4. Overview - Home page
In this Cell type-Specific Enrichment Analysis DataBase (CSEA-DB) home page, we have an overview for evelen human organ systems (plus sensory systems). Users could click the organ icons to find the tissues with single-cell transcriptome data. Users will find the tissue-cell type associated trait map there. In the right part, user could conduct information search by typing the keywords related to tissue, cell type or Trait in "Quick search" section. Users could explore the tissue-cell type relation in "Browse" section. Users could have a brief idea of how CSEA-DB constructed by reading "About CSEA-DB" and "Dataset panels" sections. The website updates are listed in the News bulletin section.
5. Tissue and cell type-associated traits map
Tissue and cell type-associated traits map for one tissue. Due to the large number of UKBB panel traits, this figure shows the non-UKBB traits with a CSEA p (chi2) < 1e-05 as default, and users can change it to 1e-04, 1e-06. For each cell type and trait association pair (shown as an edge in the figure), there may be multiple trait-associated-gene (TAG) sets, each defined at a different threshold.
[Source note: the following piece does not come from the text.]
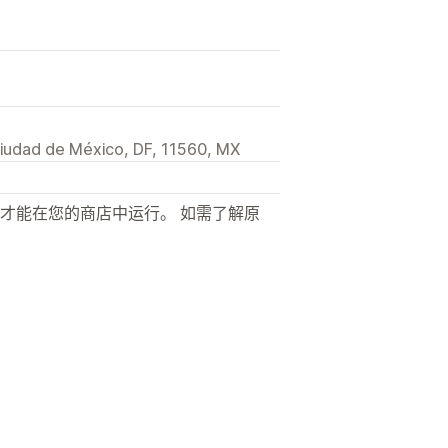
Ciudad de México, DF, 11560, MX
才能在您的商店中运行。 如需了解原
The pair with the minimum p-value is shown in the figure, with the p-value showing along each edge. The number of edges in the figure is thus less than (or equal to) the number of entries in the table below. Notes in the vignette show the features.
6. Cell type-asscociated traits map for one cell type
Cell type-asscociated traits map for one cell type. Due to the large number of UKBB panel traits, this figure shows the non-UKBB traits with a CSEA p (chi2) < 1e-04 as default, and users can change it to 1e-03, 1e-05, or 1e-06. For each cell type and trait association pair (shown as an edge in the figure), there may be multiple TAG sets, each defined at a different threshold. The pair with the minimum p-value is shown in the figure, with the p-value showing along each edge. The number of edges in the figure is thus less than (or equal to) the number of entries in the table below. Notes in the vignette show the features.
7. Demonstration of CSEA result
For each query trait, CSEA results frr all tissues will be listed and users could select the specific tissue of interest from the left column to see the CSEA result in that focal tissue. Notes in the vignette show the features.
An example of our Multi-traits function by comparing the asthma and other lung diseases from 4 GWAS datasets in 8 tissue-cell types. We provide two methods for the “Step 1” to select the multiple “cell types” of interest. A) method 1: typing key words. B) method: click to select from the list of tissues and their cell types. C) We provide the fuzzy search for the human complex diseases and traits. Users could select no more than 10 traits at one search. D) After submit the query, the page will go to the “Multi-traits” summary and CSEA result heatmap.The color is proportional to the –log(p-value) value of the associations. The tables with p < 0.05 are filled with the corresponding p-values and the tables with p ≥ 0.05 are left blank. Notes in the vignette show the features.
This scExpression page provides normalized gene expression information at both tissue and cell type level. Users could submit one gene symbol name of interest and the scExpression page will return an overview (barplot) of the average CPM normalized gene expression within each of the 68 tissues studies with UMI-based data. The users could further click the tissue bar of interest and barplot for the average CPM normalized expression of each cell type in that tissue will return. The plot and the expression data are all downloadable. Notes in the vignette show the features.
10. Search page
The search function on the front page of CSEA-DB supports the search for trait name, tissue, and cell type of interest. And the return page includes all the possible results related to the keywords. The search function in the search page allows keywords searching specifically for either the trait name, tissue or cell type.